These horses are not bred for their meat or hair. They are calm companions that serve no other purpose than to provide their owners with rewarding partnerships, whether for fun or sport. Westphalians perform well at the Olympic level and have even won gold medals.

westphalian horse walking
Image Credit: Sabine Hagedorn, Shutterstock

Where Did These Horses Originate From?

These horses originally came from a region called Westphalia in Germany, hence their name. In the early 1800s, efforts were taken to breed cavalry horses, and people in the Rhain area wanted a heavier horse for farming too. So, the existing Westphalian horses were bred with heavy cold-blooded horses, which resulted in a hardy breed that was suitable for the cavalry, riding, and drafting.

As times changed throughout the 20th century, so did demands. People wanted Westphalians that were suitable solely for riding, which meant they needed to be lighter and more agile. Breeders decided to lighten the Westphalian’s build by breeding them with the Hanoverian bloodline.

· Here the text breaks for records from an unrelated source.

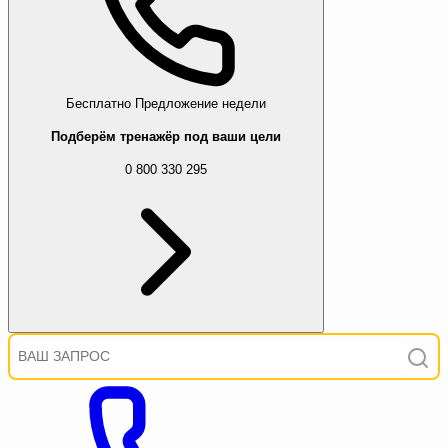
Бесплатно
Предложение недели
Подберём тренажёр под ваши цели
0 800 330 295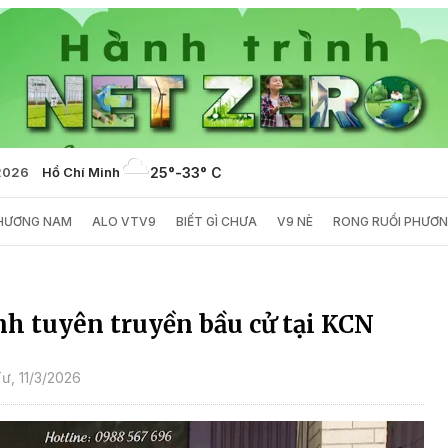
2026
Hồ Chí Minh
25°
-
33° C
PHƯƠNG NAM
ALO VTV9
BIẾT GÌ CHƯA
V9 NÈ
RONG RUỔI PHƯƠ
h tuyên truyền bầu cử tại KCN
ư, 11/3/2026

Although the stud records had been destroyed at this point, breeders relied on their memories and insights to guide the choice of stallions and mares for breeding. Breed inspections resumed in 1946, at which time, new stud records were established.

The modern Westphalian horse has a lineage that includes many horse breeds, including the Hanoverian, the Oldenburg, and the Anglo-Norman. Today, these horses are bred to be highly athletic and sociable, making them great riding companions for intermediate and experienced horse owners.

This horse is bred for riding and competing today, but they have retained many of the abilities and characteristics that they had when they were used for farming. Therefore, this horse breed can be a helpful addition to small-scale farms. They can pull a plow, round up cattle, and help transport lumber when necessary.

That said, many people choose to own a Westphalian simply for companionship or to enhance their equestrian skills. These horses can be kept on private property or housed in rented stables. This makes it possible for people to have a horse even if they do not own a home or have enough property to house them on.

Temperament & Intelligence of the Westphalian Horse

The Westphalian horse is highly athletic and obedient, making them excellent for those who want a riding companion that can confidently compete and show in the ring. These horses are typically simple to train due to their high intelligence. Their docile nature also makes them easy for equestrians of all experience levels to work with. However, they have large strides that create a great deal of movement, which can be tough for beginners to control at first.

Appearance & Varieties

The Westphalian horse comes in a variety of different coat colors and patterns, so there is no set standard to reference. In fact, any color of Westphalian horse can be registered in Germany and North America. However, most Westphalians have black, chestnut, bay, or gray coats. Branding is optional and not required for registration.

These stout, athletic horses have long, strong legs and muscled backs. Their deep chests and long necks give them a noble look. They have straight, short ears, and many have white markings between their eyes. Their tail hair lays long and low, sometimes almost touching the ground.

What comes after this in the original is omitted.